Segment Open
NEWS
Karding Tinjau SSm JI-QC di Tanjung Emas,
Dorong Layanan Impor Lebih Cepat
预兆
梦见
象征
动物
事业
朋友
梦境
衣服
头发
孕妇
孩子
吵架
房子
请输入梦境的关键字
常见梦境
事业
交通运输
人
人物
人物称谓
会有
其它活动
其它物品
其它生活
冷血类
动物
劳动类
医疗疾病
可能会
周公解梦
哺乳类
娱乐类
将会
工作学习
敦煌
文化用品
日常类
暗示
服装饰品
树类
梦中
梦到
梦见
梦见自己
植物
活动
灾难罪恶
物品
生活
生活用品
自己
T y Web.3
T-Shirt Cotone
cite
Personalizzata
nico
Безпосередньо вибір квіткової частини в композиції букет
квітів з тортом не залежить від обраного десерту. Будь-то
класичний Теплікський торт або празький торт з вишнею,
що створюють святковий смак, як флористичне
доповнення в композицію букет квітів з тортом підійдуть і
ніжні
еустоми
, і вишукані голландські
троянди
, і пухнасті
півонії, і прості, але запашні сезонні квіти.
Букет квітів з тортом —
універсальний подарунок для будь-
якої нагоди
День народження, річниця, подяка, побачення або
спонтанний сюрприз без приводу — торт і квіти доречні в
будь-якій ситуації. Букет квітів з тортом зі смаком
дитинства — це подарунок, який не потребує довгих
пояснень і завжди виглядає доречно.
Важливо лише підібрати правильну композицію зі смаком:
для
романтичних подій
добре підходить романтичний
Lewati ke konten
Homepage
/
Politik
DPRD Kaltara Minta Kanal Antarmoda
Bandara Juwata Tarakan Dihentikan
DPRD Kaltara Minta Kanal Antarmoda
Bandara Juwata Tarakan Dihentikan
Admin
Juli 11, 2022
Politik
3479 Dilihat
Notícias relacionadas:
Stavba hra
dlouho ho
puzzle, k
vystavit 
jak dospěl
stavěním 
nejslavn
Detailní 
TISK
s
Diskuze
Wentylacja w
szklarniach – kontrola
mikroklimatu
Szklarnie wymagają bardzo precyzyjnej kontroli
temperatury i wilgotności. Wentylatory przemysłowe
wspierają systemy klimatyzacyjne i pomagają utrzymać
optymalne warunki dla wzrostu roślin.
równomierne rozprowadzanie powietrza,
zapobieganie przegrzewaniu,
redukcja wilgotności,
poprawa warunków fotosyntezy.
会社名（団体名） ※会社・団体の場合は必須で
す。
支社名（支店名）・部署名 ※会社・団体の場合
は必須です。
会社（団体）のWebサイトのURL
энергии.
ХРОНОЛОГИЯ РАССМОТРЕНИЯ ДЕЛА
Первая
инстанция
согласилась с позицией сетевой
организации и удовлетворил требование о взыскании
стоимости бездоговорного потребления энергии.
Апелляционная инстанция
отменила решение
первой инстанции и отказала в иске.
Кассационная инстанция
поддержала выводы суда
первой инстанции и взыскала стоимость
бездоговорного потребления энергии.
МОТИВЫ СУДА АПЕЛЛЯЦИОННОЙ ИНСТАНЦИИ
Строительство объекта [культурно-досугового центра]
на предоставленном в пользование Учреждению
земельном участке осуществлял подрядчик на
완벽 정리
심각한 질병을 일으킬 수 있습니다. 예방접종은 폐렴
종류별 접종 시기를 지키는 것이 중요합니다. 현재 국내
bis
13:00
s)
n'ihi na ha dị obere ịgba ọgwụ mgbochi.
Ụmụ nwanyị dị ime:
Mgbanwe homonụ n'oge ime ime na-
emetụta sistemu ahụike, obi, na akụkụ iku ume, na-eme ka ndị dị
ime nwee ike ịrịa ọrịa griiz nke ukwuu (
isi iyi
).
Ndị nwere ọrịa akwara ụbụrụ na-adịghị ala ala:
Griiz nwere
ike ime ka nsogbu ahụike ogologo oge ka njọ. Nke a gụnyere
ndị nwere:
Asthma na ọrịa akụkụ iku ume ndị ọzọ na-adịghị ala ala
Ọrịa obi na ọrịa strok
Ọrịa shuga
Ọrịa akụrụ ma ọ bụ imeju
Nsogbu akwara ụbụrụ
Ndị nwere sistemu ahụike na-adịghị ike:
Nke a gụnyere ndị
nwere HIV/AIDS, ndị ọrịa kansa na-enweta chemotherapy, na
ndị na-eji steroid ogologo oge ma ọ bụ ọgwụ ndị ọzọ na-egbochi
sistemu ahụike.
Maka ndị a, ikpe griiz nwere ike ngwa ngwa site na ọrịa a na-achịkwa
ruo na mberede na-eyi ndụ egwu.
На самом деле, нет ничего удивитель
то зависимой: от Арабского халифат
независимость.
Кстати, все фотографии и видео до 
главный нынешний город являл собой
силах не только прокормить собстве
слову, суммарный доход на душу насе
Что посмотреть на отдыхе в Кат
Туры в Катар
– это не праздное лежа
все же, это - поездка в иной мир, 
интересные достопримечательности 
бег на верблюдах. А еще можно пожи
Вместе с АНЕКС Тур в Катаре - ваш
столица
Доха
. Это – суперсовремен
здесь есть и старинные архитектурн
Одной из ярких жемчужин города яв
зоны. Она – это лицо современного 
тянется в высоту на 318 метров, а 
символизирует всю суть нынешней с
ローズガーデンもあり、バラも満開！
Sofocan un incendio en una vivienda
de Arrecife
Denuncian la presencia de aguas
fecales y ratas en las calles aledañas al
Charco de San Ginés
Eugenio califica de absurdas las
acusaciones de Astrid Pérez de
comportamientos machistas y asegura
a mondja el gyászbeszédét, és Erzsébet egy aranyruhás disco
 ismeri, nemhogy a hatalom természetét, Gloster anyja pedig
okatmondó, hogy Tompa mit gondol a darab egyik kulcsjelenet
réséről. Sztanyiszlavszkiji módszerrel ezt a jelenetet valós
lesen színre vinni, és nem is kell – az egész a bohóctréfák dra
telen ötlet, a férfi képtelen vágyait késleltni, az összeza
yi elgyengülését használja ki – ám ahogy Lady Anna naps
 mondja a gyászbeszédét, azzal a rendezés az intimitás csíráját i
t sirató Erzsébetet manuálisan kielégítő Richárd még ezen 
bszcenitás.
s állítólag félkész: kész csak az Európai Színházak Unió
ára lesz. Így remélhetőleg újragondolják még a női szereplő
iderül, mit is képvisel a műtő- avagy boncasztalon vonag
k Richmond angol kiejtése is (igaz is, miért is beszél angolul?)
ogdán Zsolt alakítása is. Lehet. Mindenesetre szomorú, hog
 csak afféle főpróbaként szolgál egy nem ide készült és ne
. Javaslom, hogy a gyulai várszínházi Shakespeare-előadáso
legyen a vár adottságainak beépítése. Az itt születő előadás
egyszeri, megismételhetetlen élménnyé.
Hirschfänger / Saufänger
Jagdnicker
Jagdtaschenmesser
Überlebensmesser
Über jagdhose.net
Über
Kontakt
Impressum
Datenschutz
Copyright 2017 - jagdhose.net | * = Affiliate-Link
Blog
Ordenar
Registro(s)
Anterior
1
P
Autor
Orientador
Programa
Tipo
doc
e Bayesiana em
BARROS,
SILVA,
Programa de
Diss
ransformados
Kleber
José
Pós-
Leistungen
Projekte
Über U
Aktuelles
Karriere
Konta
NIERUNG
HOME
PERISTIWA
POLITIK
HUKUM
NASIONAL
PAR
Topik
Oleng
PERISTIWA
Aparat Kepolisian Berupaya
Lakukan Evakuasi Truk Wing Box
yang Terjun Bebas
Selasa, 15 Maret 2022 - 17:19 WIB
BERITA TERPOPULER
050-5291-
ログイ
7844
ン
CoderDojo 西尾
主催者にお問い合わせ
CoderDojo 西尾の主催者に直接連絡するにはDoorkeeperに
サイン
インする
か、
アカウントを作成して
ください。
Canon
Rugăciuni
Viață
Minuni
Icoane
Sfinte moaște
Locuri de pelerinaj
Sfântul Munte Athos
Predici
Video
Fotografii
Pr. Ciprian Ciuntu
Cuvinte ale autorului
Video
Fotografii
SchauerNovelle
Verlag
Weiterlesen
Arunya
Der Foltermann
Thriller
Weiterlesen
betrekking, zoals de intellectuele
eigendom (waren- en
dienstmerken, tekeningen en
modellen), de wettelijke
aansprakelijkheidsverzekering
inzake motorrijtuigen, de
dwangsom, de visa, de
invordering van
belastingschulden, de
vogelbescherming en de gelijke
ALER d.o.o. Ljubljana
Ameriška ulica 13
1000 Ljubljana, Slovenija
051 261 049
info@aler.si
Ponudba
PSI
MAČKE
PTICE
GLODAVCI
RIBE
Segment Closed
Which lines of the listing contain the word "akụkụ"? Copy each of them.

■ Solution for this problem
emetụta sistemu ahụike, obi, na akụkụ iku ume, na-eme ka ndị dị
Asthma na ọrịa akụkụ iku ume ndị ọzọ na-adịghị ala ala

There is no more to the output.